Un approccio volto a centralizzare fisicamente tutti i dati per omogeneizzarli ed elaborarli sembrerebbe a prima vista una buona idea, ma, spesso, l’adozione di questo tipo di strategia porta le aziende a venire rapidamente sopraffatte dalla complessità dei propri sistemi informativi, già di per sé difficili da controllare: l’aggiunta di un ulteriore stratificazione non farebbe altro che aumentare la complessità.
Una modalità alternativa, più agile ed efficiente, è però possibile e consiste nell’utilizzare le tecnologie di virtualizzazione dei dati, che hanno il vantaggio di consentire, senza doverli preventivamente duplicare, una rappresentazione, una governance e un accesso centralizzati: questo consente, inoltre, l’accesso a dati aggiornati e in tempo reale per effettuare analisi che riflettano pienamente la realtà, visto che viene di fatto azzerata la latenza temporale insita in un approccio tradizionale all’integrazione dati.
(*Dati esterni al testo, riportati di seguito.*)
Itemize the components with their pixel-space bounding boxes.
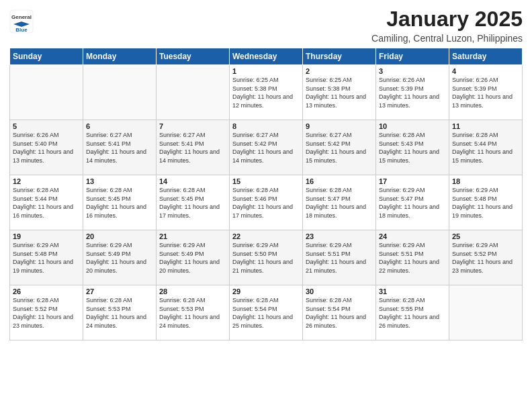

Con un modus operandi di questo tipo, le aziende possono così accedere a dati precisi e oggettivi sulle proprie performance ESG: ne consegue la possibilità di monitorare i progressi in tempo reale e nel tempo, identificare aree di miglioramento e prendere decisioni più informate. Analizzando i propri dati, le organizzazioni possono identificare meglio gli indicatori ESG che prima faticavano a controllare, come l’impatto ambientale delle attività, i problemi di conformità normativa o anche i rischi legati alla gestione della catena di fornitura. Infine, essendo in grado di elaborare dati precisi e oggettivi, le aziende rafforzano la propria trasparenza e responsabilità, cosa che consente di costruire un rapporto di reale fiducia, sia con i dipendenti che con elementi terzi, come ad esempio investitori e clienti.
La sostenibilità in tempi di crisi energetica
Secondo un rapporto IDC, il 90% dei dati aziendali viene replicato più volte: in un mondo ideale si potrebbe pensare che, date le risorse energetiche necessarie per gestire queste duplicazioni, le aziende stiano quanto meno mettendo in discussione le pratiche di data management, con l’obiettivo di ridurre la propria impronta di carbonio. Tuttavia, complice anche il fatto che spesso lo storage è oramai efficiente dal punto di vista energetico, sono poche le aziende che prestano attenzione alla quantità di dati replicati e agli impatti sull’ambiente che questi comportano, soprattutto considerando che la gestione di un volume di informazioni in continua crescita richiede comunque un aumento delle risorse necessarie per gestirle, peggiorando una situazione già di per sé non ottimale.
Una buona gestione dei dati senza replica e senza i costi computazionali e di trasporto, necessari a mantenere aggiornati i dati replicati, consente, grazie alla virtualizzazione degli stessi, di adottare invece un approccio più frugale, pur garantendo l’accesso a tutte le informazioni e, in parallelo, consente alle aziende di ridurre sia il consumo di energia dell’infrastruttura, che i costi associati alla sua manutenzione.